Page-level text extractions
#####
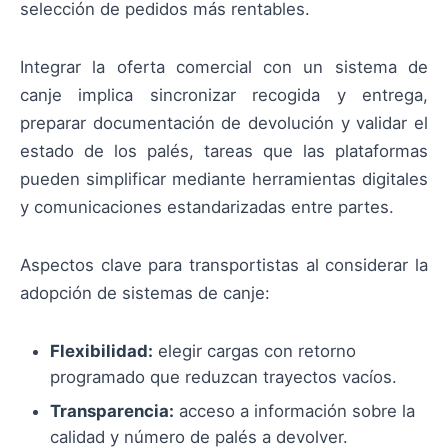
selección de pedidos más rentables.
Integrar la oferta comercial con un sistema de
canje implica sincronizar recogida y entrega,
preparar documentación de devolución y validar el
estado de los palés, tareas que las plataformas
pueden simplificar mediante herramientas digitales
y comunicaciones estandarizadas entre partes.
Aspectos clave para transportistas al considerar la
adopción de sistemas de canje:
Flexibilidad:
elegir cargas con retorno
programado que reduzcan trayectos vacíos.
Transparencia:
acceso a información sobre la
calidad y número de palés a devolver.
#####
_Task details_: Would you retype the entries above in full, exactly as written, minus the pictures?

_Answer area_:
selección de pedidos más rentables.
Integrar la oferta comercial con un sistema de
canje implica sincronizar recogida y entrega,
preparar documentación de devolución y validar el
estado de los palés, tareas que las plataformas
pueden simplificar mediante herramientas digitales
y comunicaciones estandarizadas entre partes.
Aspectos clave para transportistas al considerar la
adopción de sistemas de canje:
Flexibilidad:
elegir cargas con retorno
programado que reduzcan trayectos vacíos.
Transparencia:
acceso a información sobre la
calidad y número de palés a devolver.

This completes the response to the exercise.